Why that story?  He probably didn't know himself.  Introspection wasn't his thing. He was Polonius, and had never been Hamlet.  If she pressed him on it he would probably say, Oh, y'know, every cloud has a silver lining, something of that sort.  It was a harmless enough story, she supposes, but even in her present mildly euphoric condition there is something about it which nags at her.  The thing of beauty with a fatal flaw, a commonplace idea, a cliché really.  But what was the parallel that her father, if only subconsciously, was drawing?  Was she the gorgeous object?  Probably not.  He had never been terribly enthusiastic about her appearance.  Marriage, his or hers? Love itself?  This seems the most likely, she thinks.  Imagines him delivering his velvet-voiced thesis on the fragility of human affection.  Nothing lasts forever, that's what life has taught me.

And this, in the end, was the only story.  Never mind a stranger coming to town, or a heroic quest, the truth behind any fiction was that things ended.  Existence meant finitude.  In my beginning is my end.  She feels her heart flicker slightly at this helix of thought.  

Magda appears at the push of a button.
Do you I might have some hot chocolate, and some biscuits, perhaps?
Sure, I bring you.  Five minutes.

The woods decay, the woods decay and fall.  In a sense though, she reasons, biting into a piece of shortbread, she is bucking the trend.  Reversing the curse. Extremely good shortbread, she says aloud.  Because something pretty serious has happened to her.  And now she is healing.  Almost everyone is getting worse and she is getting better.  Time-travelling, almost.  She sips the last of her hot chocolate and lets her broken head push back into the pillow behind her.  Like a hotel pillow, from a nice hotel.

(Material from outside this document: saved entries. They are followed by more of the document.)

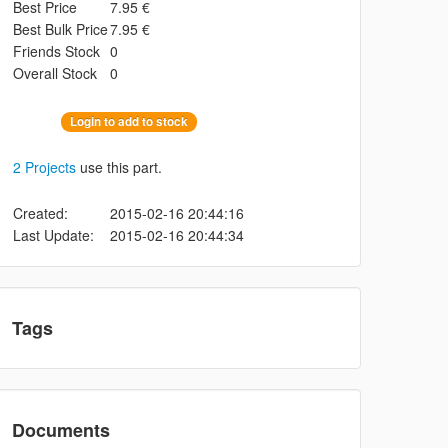
Best Price
7.95 €
Best Bulk Price
7.95 €
Friends Stock
0
Overall Stock
0
Login to add to stock
2 Projects
use this part.
Created:
2015-02-16 20:44:16
Last Update:
2015-02-16 20:44:34
Tags
Documents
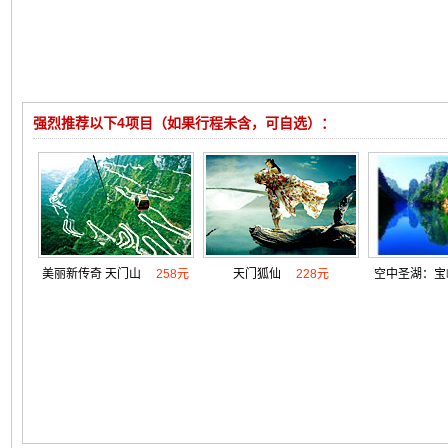
强烈推荐以下4项目（如果行程未含，可自选）：
美丽新传奇 天门山
258元
天门狐仙
228元
空中圣湖：宝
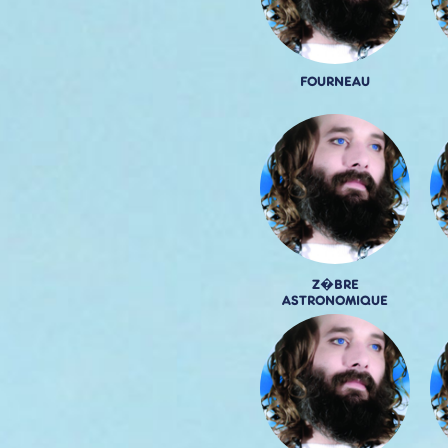
FOURNEAU
Z�BRE
ASTRONOMIQUE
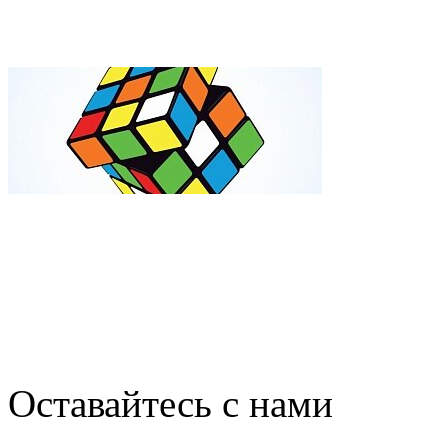
ESA показало удивительн
Видео: в США робот собра
Оставайтесь с нами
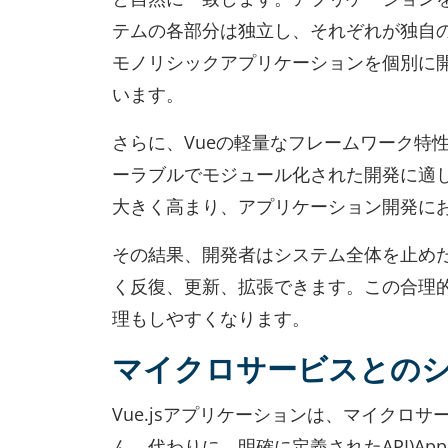
テムの各部分は独立し、それぞれが独自
モノリシックアプリケーションを個別に
います。
さらに、Vueの軽量なフレームワーク特
ーラブルでモジュール化された開発に適
大きく高まり、アプリケーション開発に
その結果、開発者はシステム全体を止め
く反復、更新、拡張できます。この合理
理もしやすくなります。
マイクロサービスとの
Vue.jsアプリケーションは、マイク
ん。代わりに、明確に定義されたAPI)Applica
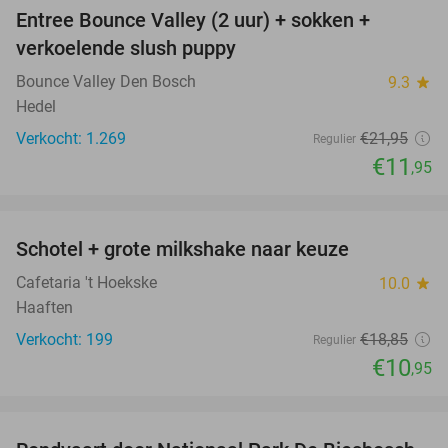
Entree Bounce Valley (2 uur) + sokken +
46%
verkoelende slush puppy
Bounce Valley Den Bosch
9.3
star
Hedel
Verkocht: 1.269
€21
,95
Regulier
€11
,95
favorite_border
Schotel + grote milkshake naar keuze
42%
Cafetaria 't Hoekske
10.0
star
Haaften
Verkocht: 199
€18
,85
Regulier
€10
,95
favorite_border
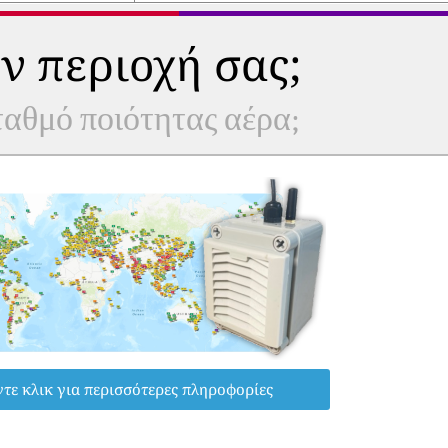
ν περιοχή σας;
σταθμό ποιότητας αέρα;
τε κλικ για περισσότερες πληροφορίες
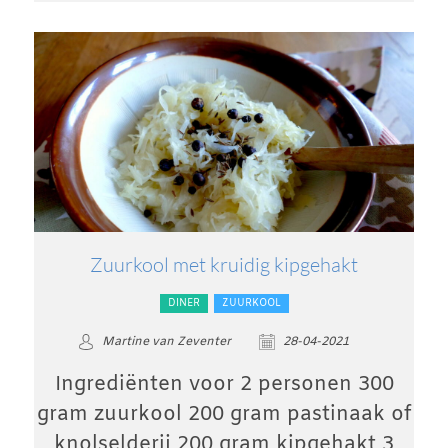
Zuurkool met kruidig kipgehakt
DINER
ZUURKOOL
Martine van Zeventer
28-04-2021
Ingrediënten voor 2 personen 300
gram zuurkool 200 gram pastinaak of
knolselderij 200 gram kipgehakt 3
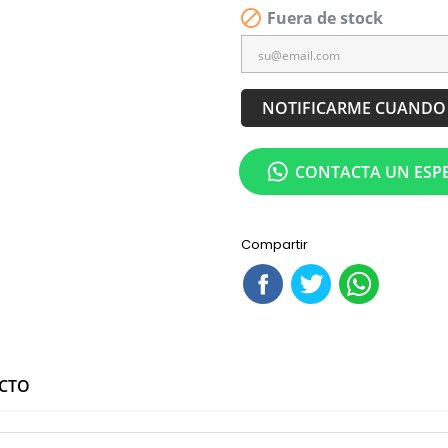


Fuera de stock
NOTIFICARME CUANDO 
CONTACTA UN ESPE
Compartir
UCTO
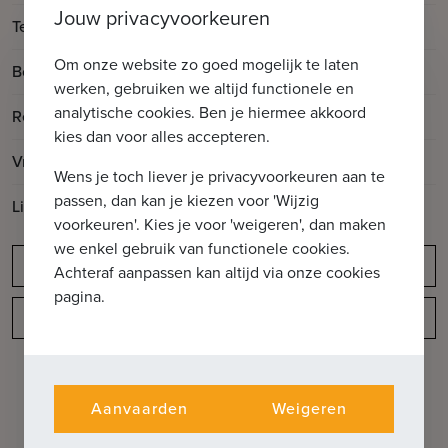
Jouw privacyvoorkeuren
2
Terrasoppervlakte
50m
Om onze website zo goed mogelijk te laten
Bouwjaar
1985
werken, gebruiken we altijd functionele en
analytische cookies. Ben je hiermee akkoord
Renovatiejaar
2023
kies dan voor alles accepteren.
Vrij op
Vanaf akte
Wens je toch liever je privacyvoorkeuren aan te
passen, dan kan je kiezen voor 'Wijzig
Lift aanwezig
Ja
voorkeuren'. Kies je voor 'weigeren', dan maken
we enkel gebruik van functionele cookies.
Meldingsplicht
Achteraf aanpassen kan altijd via onze cookies
pagina.
Indeling
Aanvaarden
Weigeren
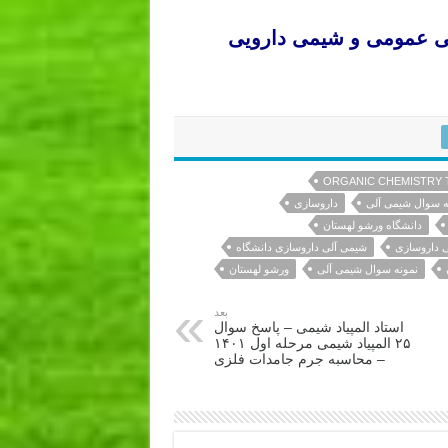
ی عمومی و شیمی دارویی
 کشور
ORGANIC CHEMISTRY
ه سوال شیمی آلی
داروسازی
دانشگاه ورشو لهستان
 داروسازی
شیمی آلی داروسازی دانشگاه
نمونه سوال شیمی آلی
ورشو لهستان
بعد
استاد المپیاد شیمی – پاسخ سوال
۲۵ المپیاد شیمی مرحله اول ۱۴۰۱
– محاسبه جرم جامدات فلزی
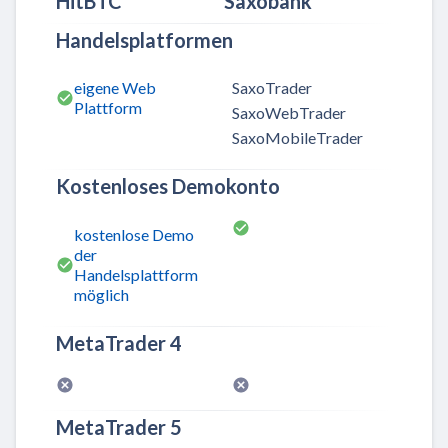
HitBTC
Saxobank
Handelsplatformen
eigene Web
SaxoTrader
Plattform
SaxoWebTrader
SaxoMobileTrader
Kostenloses Demokonto
kostenlose Demo
der
Handelsplattform
möglich
MetaTrader 4
MetaTrader 5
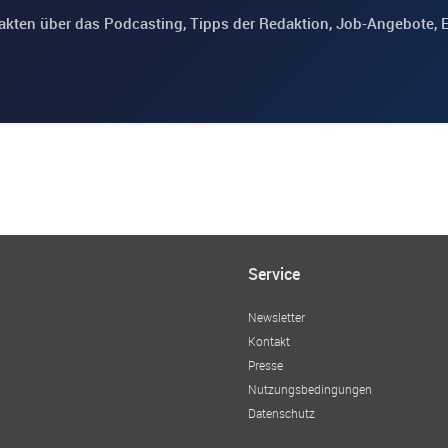
akten über das Podcasting, Tipps der Redaktion, Job-Angebote, 
Service
Newsletter
Kontakt
Presse
Nutzungsbedingungen
Datenschutz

It has rained again, she notices. Close to evening now. The clouds have cleared but the sun is already below the acers. The path, darkened by rain, is in shadow. The old man is there, thin and stooped like a crane, in his black pyjamas. He is worrying at the soil with a narrow spade. When he sees her he pushes the tool into the earth and gestures to her. Follow me.  

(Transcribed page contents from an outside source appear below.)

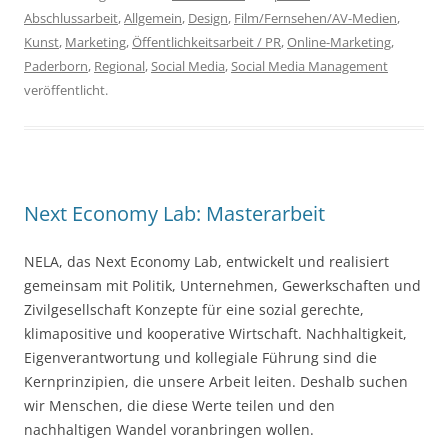
Abschlussarbeit
,
Allgemein
,
Design
,
Film/Fernsehen/AV-Medien
,
Kunst
,
Marketing
,
Öffentlichkeitsarbeit / PR
,
Online-Marketing
,
Paderborn
,
Regional
,
Social Media
,
Social Media Management
veröffentlicht.
Next Economy Lab: Masterarbeit
NELA, das Next Economy Lab, entwickelt und realisiert
gemeinsam mit Politik, Unternehmen, Gewerkschaften und
Zivilgesellschaft Konzepte für eine sozial gerechte,
klimapositive und kooperative Wirtschaft. Nachhaltigkeit,
Eigenverantwortung und kollegiale Führung sind die
Kernprinzipien, die unsere Arbeit leiten. Deshalb suchen
wir Menschen, die diese Werte teilen und den
nachhaltigen Wandel voranbringen wollen.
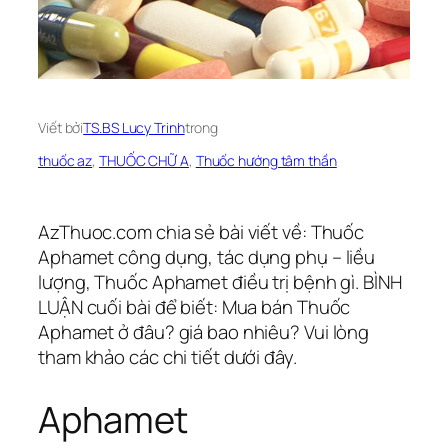
Viết bởi
TS.BS Lucy Trinh
trong
thuốc az
, 
THUỐC CHỮ A
, 
Thuốc hướng tâm thần
AzThuoc.com chia sẻ bài viết về: Thuốc
Aphamet công dụng, tác dụng phụ – liều
lượng, Thuốc Aphamet điều trị bệnh gì. BÌNH
LUẬN cuối bài để biết: Mua bán Thuốc
Aphamet ở đâu? giá bao nhiêu? Vui lòng
tham khảo các chi tiết dưới đây.
Aphamet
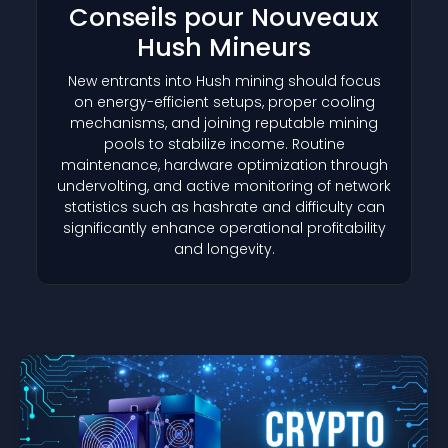
Conseils pour Nouveaux
Hush Mineurs
New entrants into Hush mining should focus
on energy-efficient setups, proper cooling
mechanisms, and joining reputable mining
pools to stabilize income. Routine
maintenance, hardware optimization through
undervolting, and active monitoring of network
statistics such as hashrate and difficulty can
significantly enhance operational profitability
and longevity.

She walks beside him along the path. Above them the trees, none particularly tall, reach towards each other but do not touch. There is light still between the trees and the sky a deep, late afternoon blue. He is talking, the old man, softly, and she nods from time to time as if she understands. She doesn't understand but she agrees somehow. The curves of the path are mannered, artificial, as if something is being deliberately concealed.

The old man's patter ceases. The path widens and turns. A flight of shallow steps, formed from crazed stone, rises between low box hedges up to a temple. Water drips from the trees. The red tiles on the roof of the temple glow in the fading sunlight. The old man indicates that he will walk no further then spreads his hand, as far as his worn joints will allow, in the direction of the temple doors. He nods.


The steps are uneven and slippery with dewfall or rain. She walks up them with care, turning midway to check that the old man is still there. When she reaches the doors she looks behind once more. The old man nods to her, bends at the waist, exaggerating his stoop, then walks away.

She pushes the left hand door which swings open silently. She enters the temple and closes the door behind her. It is very dark. Her eyes adjust to the lack of light.